T cell activation is closely related to the adoptive or targeted immunotherapies. Such immunotherapies either provide co-stimulatory signals to trigger T cell proliferation, or block inhibitory molecules to unleash the anti-tumor T cell activities [21]. Our findings indicate that, even within specific risk groups (e.g., AJCC stage III) as defined by routine clinicopathological variables, it is still possible to further identify subgroups characterized with the variation in T cell activation using WSI features. Therefore, whether such subgroups have differential responses to immunotherapy, such as PD-1 or CTLA4-based immune checkpoint therapies, warrants further investigation.

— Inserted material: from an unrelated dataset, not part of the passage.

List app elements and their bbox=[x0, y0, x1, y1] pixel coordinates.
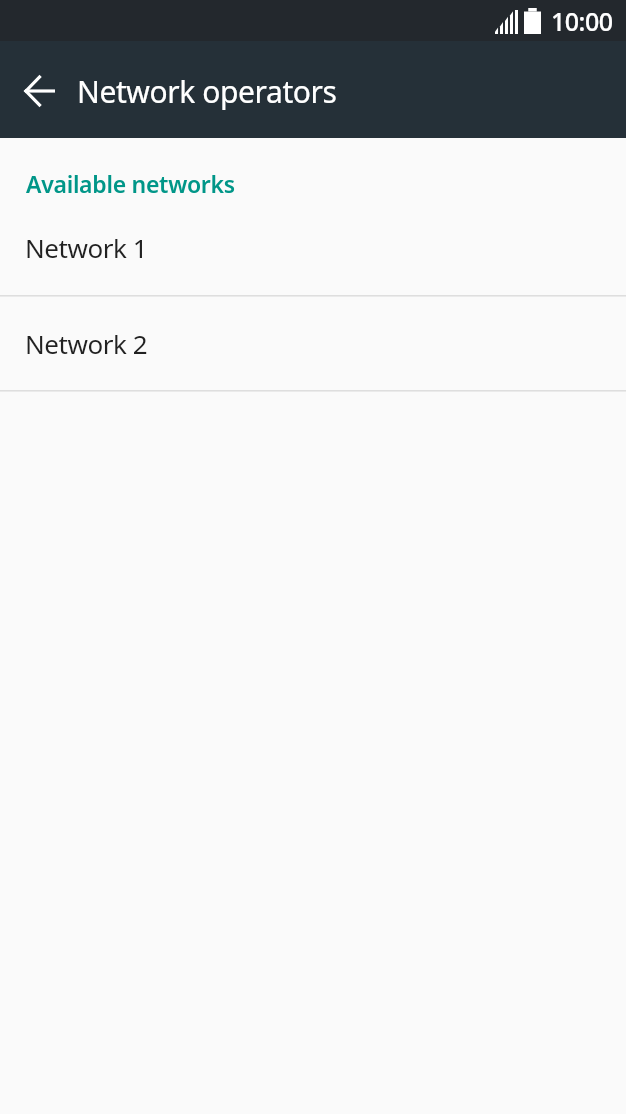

Our study provided a cost-effective way to evaluate the prognosis by only taking baseline variables and automatically generated WSI features as the input. We showed that many top enriched GO terms were related to immune response, T cell activation and proliferation. Genes related to T cell development and function were also identified by Jiang et al. [8] as significantly associated with overall survival by analyses performed based on clinicopathologic variables, methylation, CNA (copy number alteration), gene expression, and mutational data. Pastorfide et al. [21] and others [22, 23] also proved that lymphocytic infiltrates were associated with metastasis and survival outcome by artificial analyses of histologic images. These findings were consistent with our study, but we used computer-aided image processing instead to automatically quantify such information from routinely made WSI.

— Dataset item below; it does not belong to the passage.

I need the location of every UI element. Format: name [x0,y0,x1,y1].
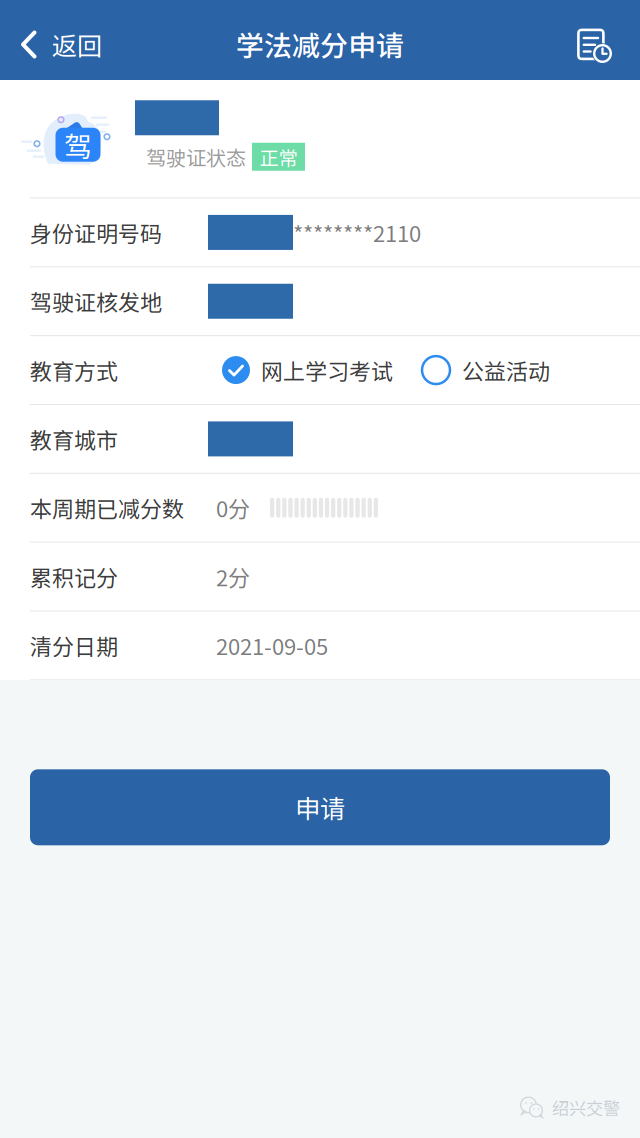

Our study has limitations. First, due to a large number of missing values, we only enrolled 152 patients with complete information in our study. The best model was determined by threefold cross validation without being tested on an independent dataset. Second, the quality of pathology images varied. The variation in staining intensity and marker-pen pollution were the two most frequent problems. The former problem could affect nucleus segmentation, and we mitigated this by segmenting ROIs centering around the localized nucleus region. We also manually checked each ROI to remove polluted ones. Third, we did not evaluate the effects of interaction between different types of data when performing data integration. Fourth, we did not include some other routinely used prognostic variables, such as Breslow tumor thickness, ulceration, mitotic rate, and Clark levels, due to a large proportion of missing values (Additional file: Table S8). These variables might improve the prognostic prediction performance of our models.

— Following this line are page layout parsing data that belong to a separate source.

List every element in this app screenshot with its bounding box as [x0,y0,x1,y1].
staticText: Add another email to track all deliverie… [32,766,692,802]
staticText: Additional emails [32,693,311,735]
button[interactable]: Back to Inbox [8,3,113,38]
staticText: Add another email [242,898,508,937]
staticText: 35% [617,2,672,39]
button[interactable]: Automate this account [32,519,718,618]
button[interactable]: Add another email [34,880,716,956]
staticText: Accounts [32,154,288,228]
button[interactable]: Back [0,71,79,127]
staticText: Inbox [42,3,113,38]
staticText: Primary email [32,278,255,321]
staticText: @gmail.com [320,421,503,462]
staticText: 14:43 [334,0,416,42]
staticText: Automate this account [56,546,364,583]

For the future extension of our study, we will perform external validation of the prediction model using multi-center retrospective cohort data. Another key point that needs to be addressed in future studies is the assessment of effect of clinicopathological variables and treatment on RFS prediction using more complete data. Notwithstanding these limitations, we believe our method has potential for clinical translation to reduce the level of heterogeneity in RFS for cutaneous melanoma patients. This could influence the treatment selection for patients, as well as the patient enrollment for related clinical trials. Moreover, considering the capacity of WSI texture features in capturing immune cell activity in this study, we believe that WSI texture features could also have prognostic values in other types of cancer, which warrants exploration in future studies.

Conclusions

In summary, we developed an image-based combinatorial model and demonstrated its prediction ability for recurrence-free survival. The model includes 20 automatically generated WSI features, 3 clinicopathologic variables, and mutation status of 2 genes. We hence provided a cost-effective prognostic model as a substitute for gene expression profiling-based prognosis methods.